Sans dragged his body behind the flimsy, half-destroyed wall that lay in that weird section of Hotland just before Muffet's home. He couldn't remember what this section had been remodeled for. It was clearly from before The Human. It offered no security, no camouflage, no warmth. Just like his clothing, really. It, too, had been in place since before The Human had come, and it showed.
Of course, all of the holes, stains, and greasy patches paled before the most recent damage. At least a third of his shirt was already bright red. Giant holes that still smouldered at the edges showed equally giant holes through his ribcage, two overlapping on his left side and one low on his right. Another went through the left sleeve of his hoodie. A piece of bone was snarled in the fabric. His right shin was bruised even before he began dragging it through the dirt.
Sans would have considered himself lucky if he hadn't known that the Empress had sent her Hound after him. There had been two of them a few weeks ago; Lesser Dog had succumbed to his infected leg despite everything Sans had done. That left Dogamy, who had barely managed to keep from snapping Sans' neck ever since his SOULmate and wife, Dogaressa, had fallen at The Human's hands. The skeleton would see no MERCY from him.
It seemed so long since Sans had seen that action. Part of it, he knew, was his own horrible memory. It had been fine once. His brother had...Sans couldn't remember what he'd done. But Undyne had berated him for losing his memories of the time before The Human. It wasn't the only thing he'd lost, but no matter what he did in desperation-fueled insanity, nothing had fixed him. It. Them? He didn't even know anymore. He didn't know anything anymore.
Well, that wasn't quite true. He knew he was going to die. He could see it in the dull shine of the axe that came through the wall above him. He couldn't stop the whimper, even then.
His SOUL was pounding so fast it hurt. His nonexistent throat felt raw and ragged, like it has in the cold of…something. He couldn't remember what. It was dark and cold and lonely, whatever it was. The feeling overtook him, stealing his sight along with all the warmth of his SOUL. It didn't steal his hearing, though, and so he could hear the wooden wall breaking and still do nothing about it. His SOUL was just...so broken.

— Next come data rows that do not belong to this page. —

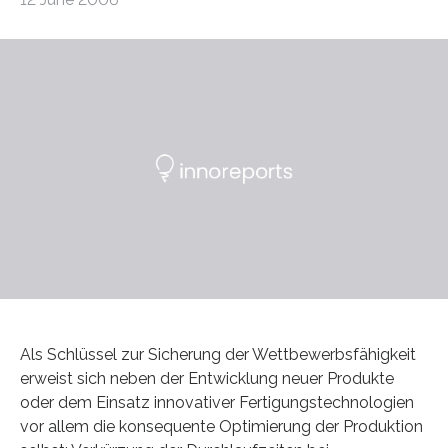
Als Schlüssel zur Sicherung der Wettbewerbsfähigkeit
erweist sich neben der Entwicklung neuer Produkte
oder dem Einsatz innovativer Fertigungstechnologien
vor allem die konsequente Optimierung der Produktion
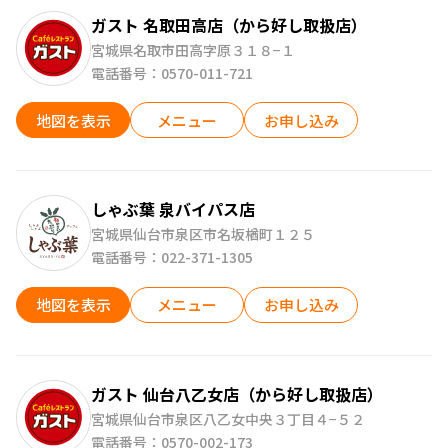
ガスト 名取田高店（から好し取扱店）
宮城県名取市田高字原３１８−１
電話番号：0570-011-721
地図を表示
メニュー
お申し込み
しゃぶ葉 泉バイパス店
宮城県仙台市泉区市名坂楢町１２５
電話番号：022-371-1305
地図を表示
メニュー
お申し込み
ガスト 仙台八乙女店（から好し取扱店）
宮城県仙台市泉区八乙女中央３丁目４−５２
電話番号：0570-002-173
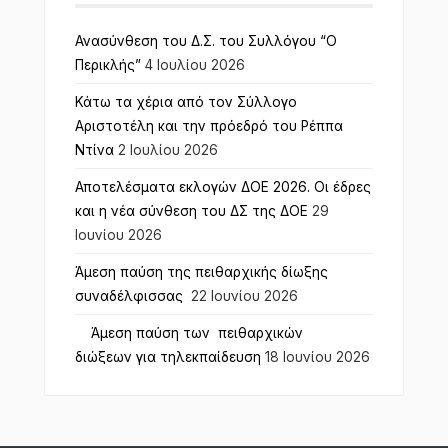
Ανασύνθεση του Δ.Σ. του Συλλόγου “Ο
Περικλής”
4 Ιουλίου 2026
Κάτω τα χέρια από τον Σύλλογο
Αριστοτέλη και την πρόεδρό του Ρέππα
Ντίνα
2 Ιουλίου 2026
Αποτελέσματα εκλογών ΔΟΕ 2026. Οι έδρες
και η νέα σύνθεση του ΔΣ της ΔΟΕ
29
Ιουνίου 2026
Άμεση παύση της πειθαρχικής δίωξης
συναδέλφισσας
22 Ιουνίου 2026
Άμεση παύση των πειθαρχικών
διώξεων για τηλεκπαίδευση
18 Ιουνίου 2026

The snarl he expected to follow the axe never came. Instead, someone other than him whimpered. Little scurryings surrounded him. The considerable weight of a bigger monster than him (also known as most of them) made the floorboards wobble despite the ground they were laid on. Muffled curses became even more muffled. Something that struggled was dragged away. Then-
"Oh, dearies, don't forget the poor morsel she had him hunting. I'd just as soon not have dust all over our territory. It rather defeats the...what is this?"
Footsteps moved around the wall that hid him. A polite gasp broke the silence.
"Is that...? Dearie, can you hear me?"
A small hand lifted his skull off the floorboards. Another two patted his chest ever so gently. A fourth pressed some sort of fabric to the cracks in his cervical vertebrae, as if any amount of compresses would mop up the blood still seeping out of him.
He tried to verbalize, not really knowing what he would say when he did. Either a very sick goat (why did that make him wince?) was yodeling through the other end of a badly-carved didgeridoo, or his vocal cords had been damaged when the Empress lost her patience for him yet again over lunch.
The unseen Muffet, a monster he could only remember because of Undyne's constant rants about her untouchable little 'territory', sighed.
"I am so sorry to do this, dearie, but I need to know something, and this is the only I can learn."
That was the only warning he got before a fifth hand lifted his shirt enough for the sixth and final hand to snatch his SOUL out of his chest.
Muffet floated in darkness partially lit by a purple glow. She thanked the Stars that her own SOUL shone so brightly. Even a spider's eyes could not pierce this gloom.
She moved forward. It was the only direction in a place like this. Nothing made a fairly poor navigational marker. But nothing could only last so long before it gave in and became something. She just had to PERSEVERE.
After some time, although not nearly as much as she would have thought, her purple glow was met with a deep blue one. A few steps further and she saw it. A handful of dim fragments of an inverted heart shivered before her. They were all sorts of colors - yellow, indigo, red, orange, blue, silver; no two were the same shade. Several threads of purple magic dangled from half-remaining seams. It was horrible to look at. It was even worse to know that that mangled soul had once been a person.
The spider-girl closed her eyes and let her soul stretch. Purple lines spread out around her. The magic encircled her and Sans' soul. It cocooned the broken blue glow, hiding it in careful safety from everything that might hurt it. Then she gave it the order and it began the long job of stitching the mess back together.